My son is my heart. He’s my soul. He’s so much a part of me that at times, I don’t know how I lived without him the first 27 years of my life. There is absolutely nothing he could do that would EVER make me cut him out of my life. EVER. And if he tried to do that to me. It wouldn’t work. I’m his mom…I have an obligation to make things right with him. When I had him, and I became his parent, I took on the responsibility of being that parent forever. Not until he upset me. Not until he turned 18. Not until we fight for the 100th time. Forever. And we will never be apart.
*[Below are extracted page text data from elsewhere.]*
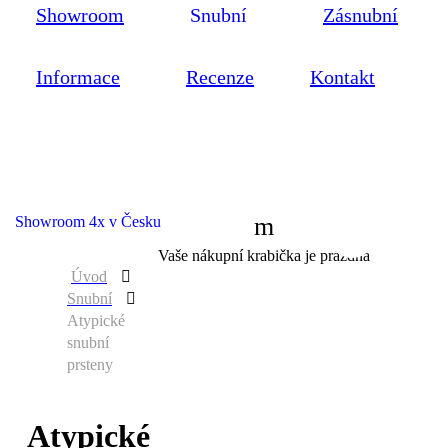
Showroom
Snubní
Zásnubní
Informace
Recenze
Kontakt
Showroom 4x v Česku
0
Vaše nákupní krabička je prázdná
Úvod
Snubní
Atypické
snubní
prsteny
Atypické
I’ve had too many losses this year. I lost my friend and mentor, hubby 3, Sarge, my nephew, and now my family member. It’s too much. I feel thrown away again, but this time, by my own flesh and blood. When is this going to end?
I want to be the one to change some patterns in my family. My mom thinks it’s a battle I probably won’t win, but I’m going to try anyway. We are living in a scary, dangerous, tumultuous world right now, and I want my family to be a safe, loving haven. For all of us. Ignoring issues…refusing to see problems…pretending things aren’t so bad are excuses for not making the effort to work through these things and make them better. And I’m done ignoring and pretending. Telling the truth is not a sin. Still, it’s a different thing to do in my family and I know I’ve upset people. For that, I’m very very sorry. But working these issues out and creating and nurturing authentic relationships would make the bonds stronger. Neglecting or ignoring problems weakens things. Everything worth while in our lives takes work. And I’d like to believe I’m worth that. But with the response I’m getting, I’m afraid that may not be so.
This is what I know: sometimes you only want to hear what you want to be true…not what necessarily is. Hearing the truth can be a damn hard thing…I know that first hand. But I also know that every family relationship is important to me, and I’ll do my best to fight to make things work. Because that’s what love really is.